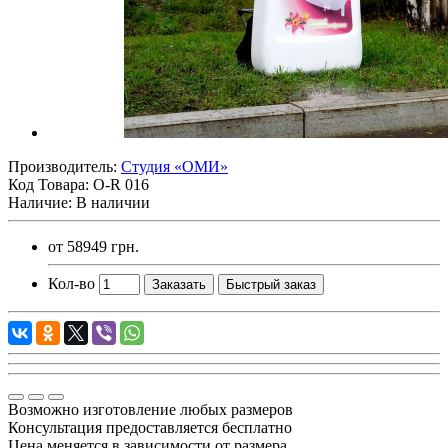
Производитель:
Студия «ОМИ»
Код Товара:
O-R 016
Наличие: В наличии
от
58949 грн.
Кол-во
Заказать
Быстрый заказ
Возможно изготовление любых размеров
Консультация предоставляется бесплатно
Цена меняется в зависимости от размера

════

- **What needs to be done**
Return the records above verbatim, images excluded.

- **Expected answer**
Производитель:
Студия «ОМИ»
Код Товара:
O-R 016
Наличие: В наличии
от
58949 грн.
Кол-во
Заказать
Быстрый заказ
Возможно изготовление любых размеров
Консультация предоставляется бесплатно
Цена меняется в зависимости от размера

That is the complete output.